Beginning with Hick’s introspection during the weeks after Franklin Roosevelt’s death, Bloom easily moves her story back and forth, offering biographical background on Hick’s miserable childhood, her days with a freak circus, and later as an upcoming reporter for the Associated Press. When Hick quits her job and moves into the White House, their affair seems unlikely to be kept from the public, yet this is the time when the press chose to ignore the President’s disability and quietly looked away from his many dalliances. Hick and Eleanor became “good friends” with only a few knowing their real relationship – one of them Franklin himself.
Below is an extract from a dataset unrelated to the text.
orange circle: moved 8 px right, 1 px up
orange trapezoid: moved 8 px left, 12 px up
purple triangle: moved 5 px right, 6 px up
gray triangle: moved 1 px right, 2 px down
The affair goes in and out of favor as life, family, and politics intrude on Eleanor’s sense of responsibility to her causes and her exhausting schedule. Hick defers to Eleanor, but is the stalwart strength and support when needed, and always available when asked. In Bloom’s book, Hick is not cropped out of the picture, as she actually was in pictures of the New Deal White House. It would seem that with Franklin’s death, the two would frame a life together, but it was not to be. Eleanor had more to accomplish around the world and Hick had books to write.
Bloom’s portrayal of the rogue eccentric in Franklin Delano Roosevelt may be the most entertaining pieces in the book. Hick notes:
“He was the greatest president of my lifetime and he was a son of a bitch every day… He broke hearts and ambitions across his knee like bits of kindling, and then he dusted off his hands and said, ‘Who’s for cocktails?’ ”
Getting to know historic icons Franklin and Eleanor personally through the eyes of Hick, the outsider inside the White House, somehow opens them to more greatness. In White Houses, Bloom’s last pages emphasize the cruelty of mortality – “All fires go out…” – while offering quiet gratitude for the value of knowing someone intimately, something to save us in old age.
I savored the book, reading slowly, not only to know Eleanor Roosevelt better but also to appreciate the strength of accomplished women, despite the obstacles they faced.